Sebentar lagi aku dewasa, Ma, Pa. Marilah kita gembira bersama-sama sekarang, selagi ada waktu.

  
Ma.. Pa.., tutuplah dulu facebook-mu

Ini aku Si Umur Satu

Pintar mengoceh dan ingin main denganmu

Bacakan aku buku, atau menyanyilah untukku
Bertahun-tahun lagi, Ma.. Pa..,

Blogmu masih akan tetap ada di sana

Tapi tak selamanya aku berumur dua

Aku akan masuk sekolah, segera
Ma..  Pa.., bagaimana kabar dunia maya hari ini?

Kulihat di hadapan facebook kau tersenyum sendiri

Padahal aku ingin berbagi

Cerita tentang murid baru di PAUD/nursery kami
Umurku empat, dan kau kata aku nakal

Membuatmu tak bisa nulis status dan komen di media sosial

Kalau aku tak nakal, Ma.. Pa..,

Kau tak akan mengangkat wajahmu dari screen itu
Lihat, Ma.. Pa.., aku sudah besar sekarang

Berangkat ke sekolah pagi, pulang sudah petang

Frekuensi pertemuan kita semakin jarang

Apa kau merindukanku, saat menyantap makan siang?
Aku tak langsung pulang, Ma.. Pa..,

Ada tambahan ekstrakurikuler sepakbola

Besok sains, matematika, fisika, atau kimia

Lusa bahasa Arab, Perancis, Jerman, atau bahasa asing lainnya
Apa Ma.. Pa..?, kau ingin mendengar ceritaku?
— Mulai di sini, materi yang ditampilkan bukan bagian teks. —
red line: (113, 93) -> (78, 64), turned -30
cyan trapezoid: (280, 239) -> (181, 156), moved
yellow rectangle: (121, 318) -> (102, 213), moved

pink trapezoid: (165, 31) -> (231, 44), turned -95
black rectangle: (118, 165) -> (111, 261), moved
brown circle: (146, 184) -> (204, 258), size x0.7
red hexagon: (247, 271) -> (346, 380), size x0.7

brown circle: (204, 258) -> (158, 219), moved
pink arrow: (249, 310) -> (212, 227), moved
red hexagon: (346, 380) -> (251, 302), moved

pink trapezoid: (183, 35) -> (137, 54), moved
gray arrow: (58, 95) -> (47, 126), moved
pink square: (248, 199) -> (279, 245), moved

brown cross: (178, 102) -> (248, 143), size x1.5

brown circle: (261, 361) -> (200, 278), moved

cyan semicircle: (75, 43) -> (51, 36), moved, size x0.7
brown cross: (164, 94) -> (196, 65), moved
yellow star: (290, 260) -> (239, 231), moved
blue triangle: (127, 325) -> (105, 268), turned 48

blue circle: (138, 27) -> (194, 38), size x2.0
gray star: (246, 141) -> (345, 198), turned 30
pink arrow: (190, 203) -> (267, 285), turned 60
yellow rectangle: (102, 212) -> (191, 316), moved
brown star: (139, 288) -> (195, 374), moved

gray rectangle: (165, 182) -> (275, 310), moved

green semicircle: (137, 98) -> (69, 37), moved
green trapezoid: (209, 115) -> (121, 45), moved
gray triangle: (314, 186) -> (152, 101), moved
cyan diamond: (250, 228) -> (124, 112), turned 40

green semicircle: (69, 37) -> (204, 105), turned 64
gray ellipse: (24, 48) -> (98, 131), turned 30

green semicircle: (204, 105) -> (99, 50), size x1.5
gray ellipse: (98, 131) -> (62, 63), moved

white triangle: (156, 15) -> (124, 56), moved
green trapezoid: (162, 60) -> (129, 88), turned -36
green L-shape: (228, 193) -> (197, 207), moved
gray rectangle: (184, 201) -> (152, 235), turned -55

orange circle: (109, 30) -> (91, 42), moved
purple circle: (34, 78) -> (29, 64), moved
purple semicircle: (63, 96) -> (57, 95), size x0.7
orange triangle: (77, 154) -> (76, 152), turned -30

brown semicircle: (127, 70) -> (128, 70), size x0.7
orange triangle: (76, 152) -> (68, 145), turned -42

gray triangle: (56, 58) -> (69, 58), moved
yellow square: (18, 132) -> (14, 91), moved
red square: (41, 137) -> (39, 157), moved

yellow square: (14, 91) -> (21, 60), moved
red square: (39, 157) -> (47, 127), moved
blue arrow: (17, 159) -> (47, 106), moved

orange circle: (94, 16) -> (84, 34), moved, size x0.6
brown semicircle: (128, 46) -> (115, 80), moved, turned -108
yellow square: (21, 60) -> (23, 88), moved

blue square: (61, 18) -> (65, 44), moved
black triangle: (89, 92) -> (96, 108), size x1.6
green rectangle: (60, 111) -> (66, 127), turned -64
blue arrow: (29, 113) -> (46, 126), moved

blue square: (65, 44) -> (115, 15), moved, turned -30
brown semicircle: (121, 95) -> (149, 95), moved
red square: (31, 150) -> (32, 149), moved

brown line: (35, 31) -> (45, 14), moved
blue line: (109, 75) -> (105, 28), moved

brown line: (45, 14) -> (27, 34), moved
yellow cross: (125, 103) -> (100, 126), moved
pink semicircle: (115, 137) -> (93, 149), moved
Maafkan karena aku mengecewakanmu

Aku sudah ditunggu PR-PR-ku

Letih ini inginku segera ke peraduanku
Ma.. Pa.., weekend ini aku menginap di rumah temanku,

Mama Papa, bisa memiliki lebih banyak waktu

Mengurus twitter, facebook, path, instagram, line dan wa

Atau media sosial entah apa lagi namanya
Liburan bulan depan ada schooltrip ke luar negeri, M.. Pa..
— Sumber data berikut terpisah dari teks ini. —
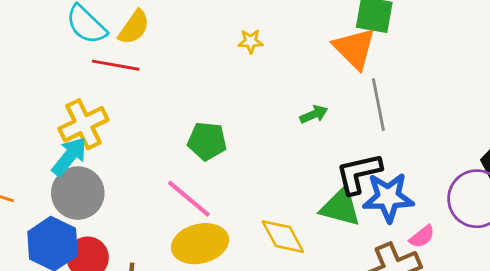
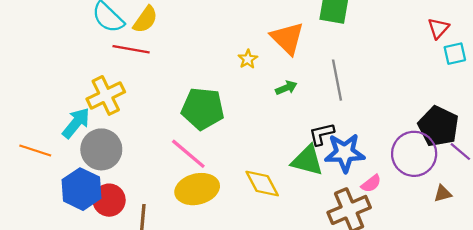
yellow star: (251, 41) -> (248, 59), moved, turned -30
orange triangle: (355, 48) -> (287, 38), moved
green pentagon: (207, 141) -> (203, 109), size x1.4
cyan arrow: (69, 157) -> (76, 123), moved
black L-shape: (359, 173) -> (322, 134), size x0.7

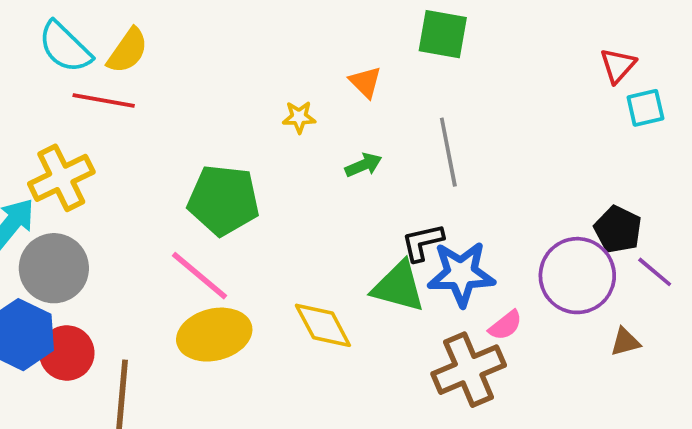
orange triangle: (287, 38) -> (365, 82), size x0.6
yellow star: (248, 59) -> (299, 117), turned 30
black pentagon: (438, 126) -> (618, 230), size x0.7

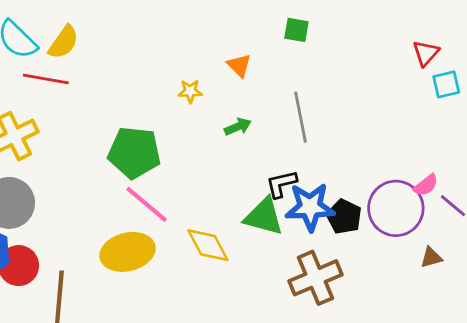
green square: (443, 34) -> (296, 30), size x0.7
black pentagon: (618, 230) -> (344, 217), moved
pink line: (199, 276) -> (147, 204), moved
pink semicircle: (505, 325) -> (426, 185), moved

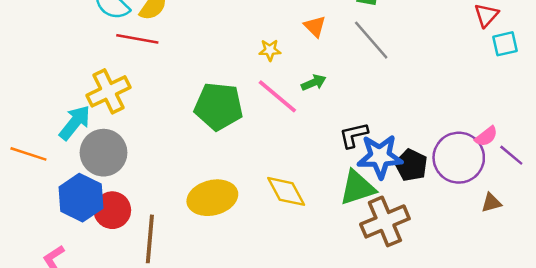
gray line: (301, 117) -> (371, 40), moved, turned -30
pink line: (147, 204) -> (277, 96), moved
green triangle: (264, 217) -> (357, 188), moved, turned -33

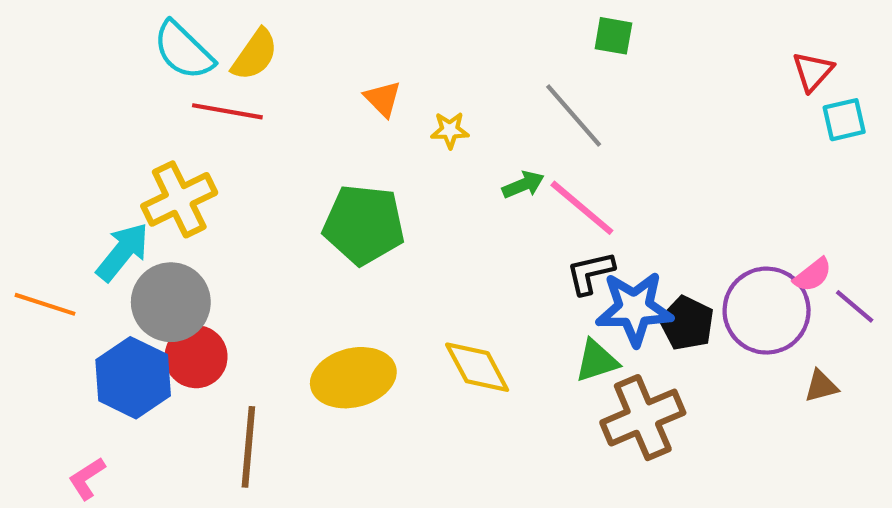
orange triangle: (315, 26) -> (383, 99), moved
gray line: (371, 40) -> (574, 115), moved
pink line: (277, 96) -> (582, 208), moved
green triangle: (357, 188) -> (597, 361), size x0.7
red circle: (112, 210) -> (196, 357), moved

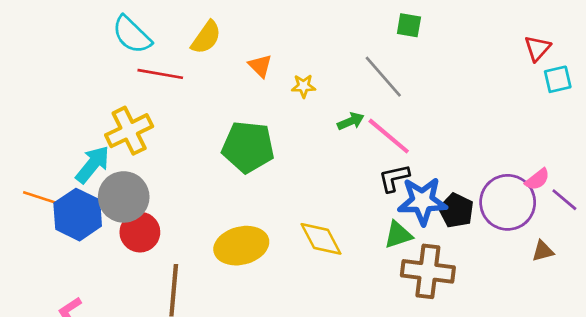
yellow semicircle: (255, 55) -> (206, 37), moved
blue hexagon: (133, 378) -> (78, 215), moved
brown cross: (643, 418) -> (428, 271), turned 30

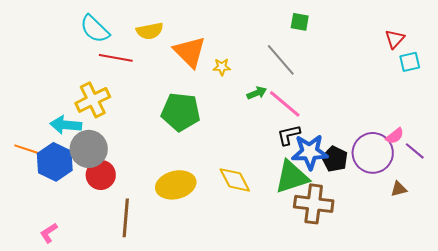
yellow semicircle: (206, 37) -> (150, 31), turned 44
orange triangle: (260, 66) -> (190, 52), size x1.8
cyan arrow: (93, 165) -> (66, 125), turned -124
green triangle: (398, 235) -> (292, 177), size x1.6

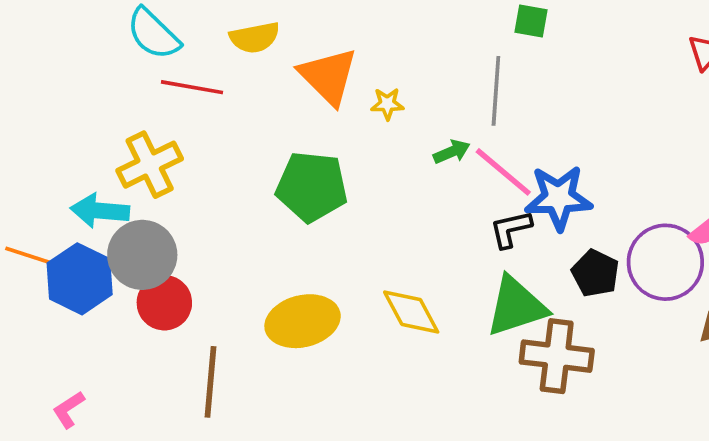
gray line: (281, 60) -> (496, 91), turned 45
blue star: (310, 152) -> (559, 198), moved

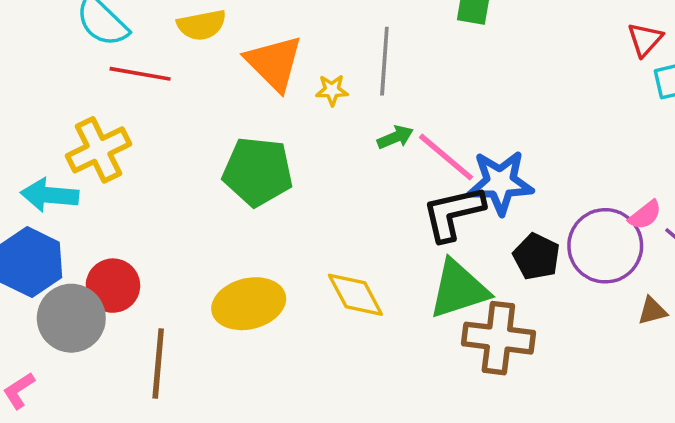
gray line: (496, 91) -> (384, 61), moved
black L-shape: (511, 229) -> (453, 213), size x1.5
gray circle: (142, 255) -> (71, 318), moved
Tak akan aku hadir dalam makan malam keluarga

Sampaikan salamku kepada adik, kakak, dan semua saudara

Nanti kukirim kabar dari jejaring sosial, Mama Papa mau yang mana?
Delapanbelas umurku kini

Aku pergi dan pasti akan jarang kembali

Mama Papa bisa mengerjakan semua hobi

Sepanjang waktu, setiap hari, tak akan aku menghalangi.
Ma.. Pa.., aku hanya meminta 6.570 hari saja

Ya, 157.680 jam lebih tepatnya

Hanya sebanyak itu waktu yang kaupunya
Sebelum aku dikategorikan sebagai dewasa

Delapan belas tahun itu 9.460.800 menit saja, 

Dikurangi tidur, aku sekolah, dan menit-menit yang berlalu

Saat kau menduakanku dengan facebookmu

Sesungguhnya, tak akan lama aku di gendongan dan gandengan tanganmu
Cochester, Essex, 17 April 2015 

(Nurisma Fira /Penulis Buku Puzzle Dakwah) – #selfreminder#

Kiriman Fidi Meranti, SS

🌹🌹🌹🌹

Waktu bersamanya sangatlah berharga, karena waktu ini tak akan kembali lagi. Manfaatkanlah sebaik-baiknya untuk mereka, sumber kebahagiaan kita bukan hanya di dunia tapi juga akhirat.

Jangan sampai menyesal.

Apakah hal paling simpel yang dapat membuat waktu kita bersamanya lebih banyak dan lebih berkualitas hari ini?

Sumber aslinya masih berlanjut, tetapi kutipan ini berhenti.